As he grew into a teenager, he became particularly enamoured of Klippie and one farming neighbour who watched him in amazement as he repeatedly mounted the sheep dog was heard to say "I think you’d better put me down for one of the pups".
On one occasion, we had trouble with a young calf and it was necessary to rush it down to our local Vet for an injection. Whilst loading the calf, the two dogs and Noodle also jumped into the back of the truck, and not having time to spend arguing the toss, we left the entire bunch of them on the back and headed for town.
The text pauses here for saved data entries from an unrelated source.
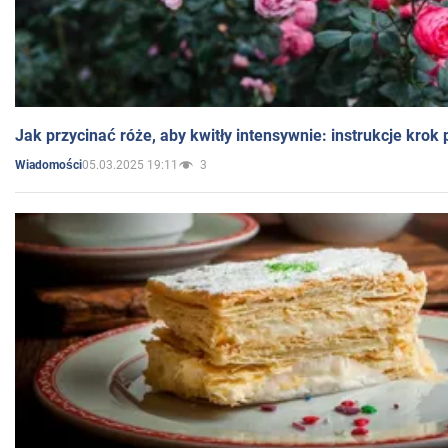
Jak przycinać róże, aby kwitły intensywnie: instrukcje krok
05.03.2025 19:11
3
Wiadomości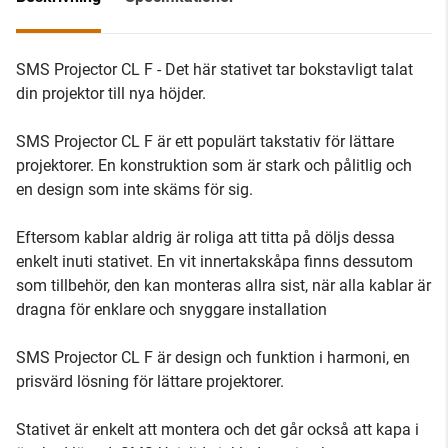
SMS Projector CL F - Det här stativet tar bokstavligt talat
din projektor till nya höjder.
SMS Projector CL F är ett populärt takstativ för lättare
projektorer. En konstruktion som är stark och pålitlig och
en design som inte skäms för sig.
Eftersom kablar aldrig är roliga att titta på döljs dessa
enkelt inuti stativet. En vit innertakskåpa finns dessutom
som tillbehör, den kan monteras allra sist, när alla kablar är
dragna för enklare och snyggare installation
SMS Projector CL F är design och funktion i harmoni, en
prisvärd lösning för lättare projektorer.
Stativet är enkelt att montera och det går också att kapa i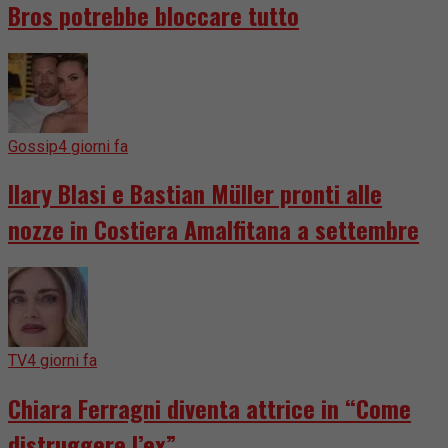
Bros potrebbe bloccare tutto
Gossip
4 giorni fa
Ilary Blasi e Bastian Müller pronti alle
nozze in Costiera Amalfitana a settembre
TV
4 giorni fa
Chiara Ferragni diventa attrice in “Come
distruggere l’ex”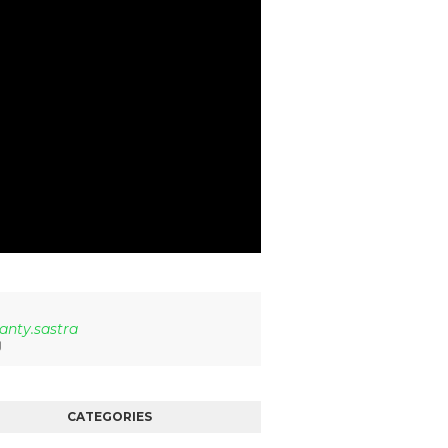
anty.sastra
CATEGORIES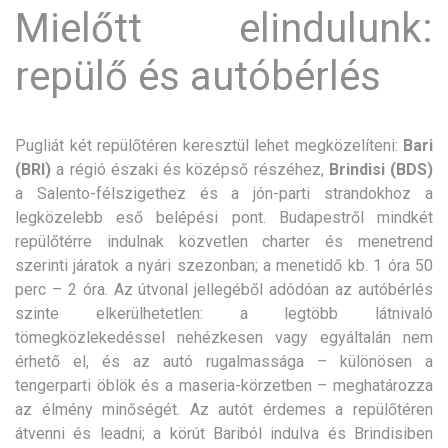
Mielőtt elindulunk:
repülő és autóbérlés
Pugliát két repülőtéren keresztül lehet megközelíteni:
Bari
(BRI)
a régió északi és középső részéhez,
Brindisi (BDS)
a Salento-félszigethez és a jón-parti strandokhoz a
legközelebb eső belépési pont. Budapestről mindkét
repülőtérre indulnak közvetlen charter és menetrend
szerinti járatok a nyári szezonban; a menetidő kb. 1 óra 50
perc – 2 óra. Az útvonal jellegéből adódóan az autóbérlés
szinte elkerülhetetlen: a legtöbb látnivaló
tömegközlekedéssel nehézkesen vagy egyáltalán nem
érhető el, és az autó rugalmassága – különösen a
tengerparti öblök és a maseria-körzetben – meghatározza
az élmény minőségét. Az autót érdemes a repülőtéren
átvenni és leadni; a körút Bariból indulva és Brindisiben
Once the vet had done his job, we proceeded to the Post Office where we parked and went in to collect the mail, and on returning to the truck, we found a bemused friend standing staring at the vehicle.

‘Now folks’ she said ‘we all know you have started farming and we appreciate that it must be great fun, but the basic idea is that when you come to town, you leave the animals on the farm’. There, leaning out of the back windows of the canopy, was the calf, two dogs and a sheep all eyeing the passing population. I chuckled and wondered what she would say when she saw us going for a walk on the farm, accompanied by four dogs, two horses, one sheep and a buck and, in time, the addition of a couple of ducks and a turkey.

Chapter 6 Hellfire and Brimstone


Bulklip Rock after which the farm was named

We progressed slowly for some considerable time undertaking most of the heavy work ourselves with assistance from two labourers who came to work on a casual basis. However, there came a time when it was just no longer possible to manage and we employed a married couple to give a hand. The standard of Jacob’s work was fairly good, but his ability to lay into his wife was too much to cope with, and after having seen her departing in a huff twice in one week, we decided that the best thing would be for her to set up home closer to her mother who seemed to have some control over the situation.


This couple were replaced some months later by Stephen and Angelina, and their three small sons, Joseph, Kolani and Patrick. They arrived in a truck that appeared to be held together with rope, laden with the contents of their previous home, and in no time they had rebuilt and enlarged the staff house allotted to them and they settled in for the foreseeable future.

Kolani aged six had obvious plans of earning his keep as the mechanic around the farm, and it became essential to remove the keys from all the vehicles lest he decided to either drive it or strip the engine. Patrick endeared himself to John by asking for "Pom Pom" which had originally derived from the French “Bon Bon”. He dearly loved to drive the wheelbarrow and was a cheerful little soul with an ever-ready grin that would light his face. Poor Angelina laboured endlessly for her household of menfolk, sorely missing a daughter with whom she could share the tasks, but at the end of a busy week, she must have had an excellent home brewed beer recipe, judging from the laughter and singing that could be heard coming from the staff quarters. They had a large plot of garden allocated to them and produced a steady supply of fresh vegetables, and their collection of broody hens kept them well supplied with both eggs and meat. Sadly their sojourn on the farm came to an end after nearly three years as the distance from the local farm school became too much for the stubby little legs of Patrick and Kolani, and they found employment nearer family and schooling. I missed the bright appearance of Angelina who wielded the Basotho grass broom and a duster with great effect and could bring a gleam to the old English silver that it never saw in its' previous history, and probably has not seen since!

It never occurred to me how conscious one becomes of the weather conditions when you farm. If the wind is blowing, there will be water lifted by the windmill; if it is a still calm day, you must check that the troughs haven’t run dry. If the sun burns down too strongly, young plants will perish and if the rain beats down too hard, seedlings are washed away and dongas (erosion furrows) created.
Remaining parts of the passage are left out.